Agriculture plays a key role in shaping the quality of landscape, as in many OECD countries farming is the major user of land. Agricultural landscapes are the visible outcomes of the interaction between agriculture, natural resources and the environment, and encompass amenity, cultural, and other societal values. Landscapes can be considered as composed of three key elements: landscape structures or appearance, including environmental features (e.g. habitats), land use types (e.g. crops), and man-made objects or cultural features (e.g. hedges); landscape functions, such as providing a place to live, work, visit, and various environmental services; landscape values, concerning the costs to farmers of maintaining landscapes and the importance society places on agricultural landscape, such as recreational and cultural values.

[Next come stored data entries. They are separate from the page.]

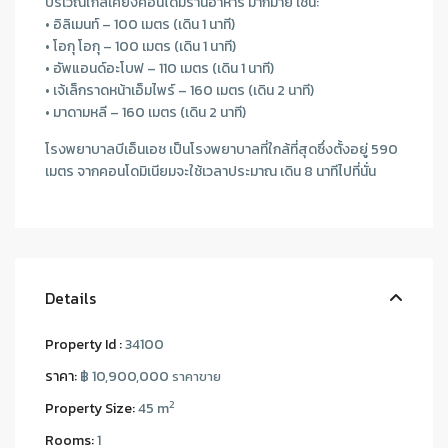
บริเวณใกล้เคียงคอนโดมีร้านอาหาร มากมาย เช่น:
• อิลิเมนท์ – 100 เมตร (เดิน 1 นาที)
• โอกุ โอกุ – 100 เมตร (เดิน 1 นาที)
• อัพแอนด์อะโบฟ – 110 เมตร (เดิน 1 นาที)
• เจ้เล็กราดหน้าเอ็มไพร์ – 160 เมตร (เดิน 2 นาที)
• มาดามหลี – 160 เมตร (เดิน 2 นาที)
โรงพยาบาลบีเอ็นเอช เป็นโรงพยาบาลที่ใกล้ที่สุดซึ่งตั้งอยู่ 590
เมตร จากคอนโดมิเนียมจะใช้เวลาประมาณ เดิน 8 นาทีไปที่นั่น
Details
Property Id :
34100
ราคา:
฿ 10,900,000
ราคาขาย
2
Property Size:
45 m
Rooms:
1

Many OECD countries have legislation which recognises the importance of societal values embodied in landscapes and internationally some are also attracting attention, such as the designation by UNESCO of cultural landscape sites. But because landscapes are often not valued, the challenge for policy makers, is to decide which landscape features society values, and assess to what extent policy changes affect agricultural landscape.

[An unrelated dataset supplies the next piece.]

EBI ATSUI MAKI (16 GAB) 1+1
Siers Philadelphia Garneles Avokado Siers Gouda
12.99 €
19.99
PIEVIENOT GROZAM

OECD agricultural landscape indicators provide a tool to better inform policy makers by: recording the current state of landscape and how its appearance, including cultural features, is changing; establishing what share of agricultural land is under public/private schemes for landscape conservation; and measuring the cost of landscape provision by farmers and the value society attaches to landscapes.

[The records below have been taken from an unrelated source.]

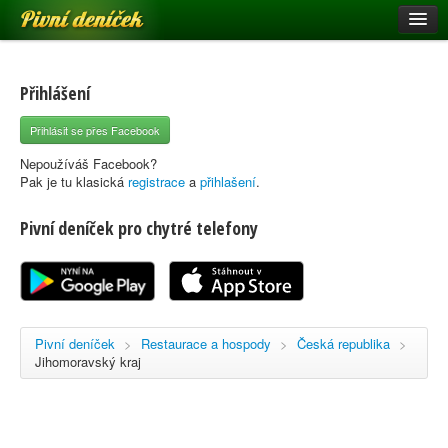
Pivní deníček
Restaurace a hospody
Pivní mapa
Přihlášení
Pivní značky
Přihlásit se přes Facebook
Nápověda
Nepoužíváš Facebook?
Pak je tu klasická
registrace
a
přihlašení
.
Pivní deníček pro chytré telefony
Přihlásit se
Registrace
Pivní deníček
>
Restaurace a hospody
>
Česká republika
>
Jihomoravský kraj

Regarding the current state and trends in the structure of agricultural landscapes there does seem to have been a trend towards increasing homogenisation of landscape structures in OECD countries over the past 50 years, including the loss of some cultural features (e.g. stone walls). This trend appears closely related to the structural changes and intensification of production, linked with the degradation of the natural resource base in agriculture. There are signs, since the late 1980s, that the process toward increasing homogeneity of landscapes could be slowing or even in reverse in some regions. Since this period many OECD countries started to introduce a range of agri-environmental measures, including in some cases measures specifically seeking to maintain landscapes.
Public and private schemes for the conservation of agricultural landscapes are widespread across OECD countries, but mostly publicly funded. Public expenditure on these schemes tends to be a minor share of total agricultural support, but for some countries expenditure has increased rapidly. In many cases the schemes cover multiple objectives, especially concerning biodiversity, habitat and landscape conservation; and focus on the biophysical and cultural features in a local context. Some countries are beginning to include public access requirements in landscape schemes.
Currently information on the costs incurred by farmers in landscape improvement is extremely limited. To establish the value society places on landscape some countries use public opinion surveys, although as with landscape related consumer expenditure, information is limited. Non-market valuation studies reveal that agricultural landscapes are highly valued in many cases, although there is a large variation in the values estimated. These studies also reveal that the landscape surveyed today is the preferred landscape, landscape's value decreases with greater distance from a particular site, heterogeneity and 'traditional' elements are given a higher value over more uniform and newer landscapes, while landscapes perceived as overcrowded have a low value.